2. With appropriate explanation for the defects in the current system and how it is been modified has been clearly addressed. Hence, the paper can be categorized into balanced theory and practical paper.

3. The length of the paper is appropriate giving prompt explanation of the defects in the existing system using BPNN and how it is been implemented using GA.

Comments to the author:

The paper is well structured and organized. The introduction clearly explains the current issue and aims to improve them.
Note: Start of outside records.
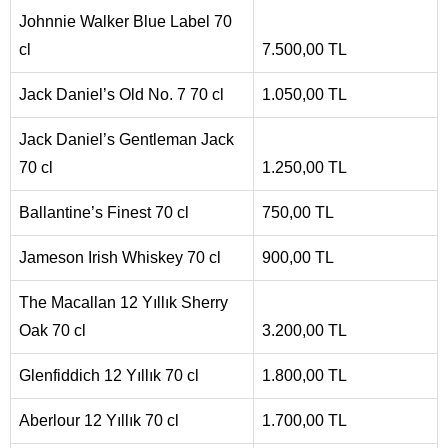
Johnnie Walker Blue Label 70
cl
7.500,00 TL
Jack Daniel’s Old No. 7 70 cl
1.050,00 TL
Jack Daniel’s Gentleman Jack
70 cl
1.250,00 TL
Ballantine’s Finest 70 cl
750,00 TL
Jameson Irish Whiskey 70 cl
900,00 TL
The Macallan 12 Yıllık Sherry
Oak 70 cl
3.200,00 TL
Glenfiddich 12 Yıllık 70 cl
1.800,00 TL
Aberlour 12 Yıllık 70 cl
1.700,00 TL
The authors have successfully accomplished in their task of proving their system with GA, a better solution to the existing speech recognition system with BPNN. The results from the experiments also shows that speech recognition with GA is better than speech recognition with BPNN. The following are some points that can be taken for further enhancements of the paper:

1. Both figures are not clearly visible.

2. Though the experiment results were impressive, the authors have failed to mention the sigmoid function they have used for the BPNN.

3. The parameters related to the Genetic Algorithms were not mentioned.